(Collected data)
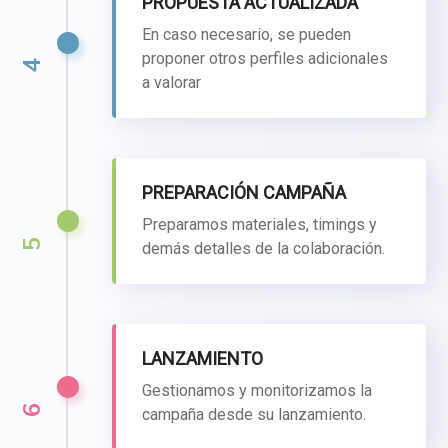
PROPUESTA ACTUALIZADA
En caso necesario, se pueden
proponer otros perfiles adicionales
4
a valorar
PREPARACIÓN CAMPAÑA
Preparamos materiales, timings y
5
demás detalles de la colaboración.
LANZAMIENTO
Gestionamos y monitorizamos la
6
campaña desde su lanzamiento.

EXERCISE BRIEF.
Set down the data above verbatim, omitting every image.

RESPONSE TO THE EXERCISE.
PROPUESTA ACTUALIZADA
En caso necesario, se pueden
proponer otros perfiles adicionales
4
a valorar
PREPARACIÓN CAMPAÑA
Preparamos materiales, timings y
5
demás detalles de la colaboración.
LANZAMIENTO
Gestionamos y monitorizamos la
6
campaña desde su lanzamiento.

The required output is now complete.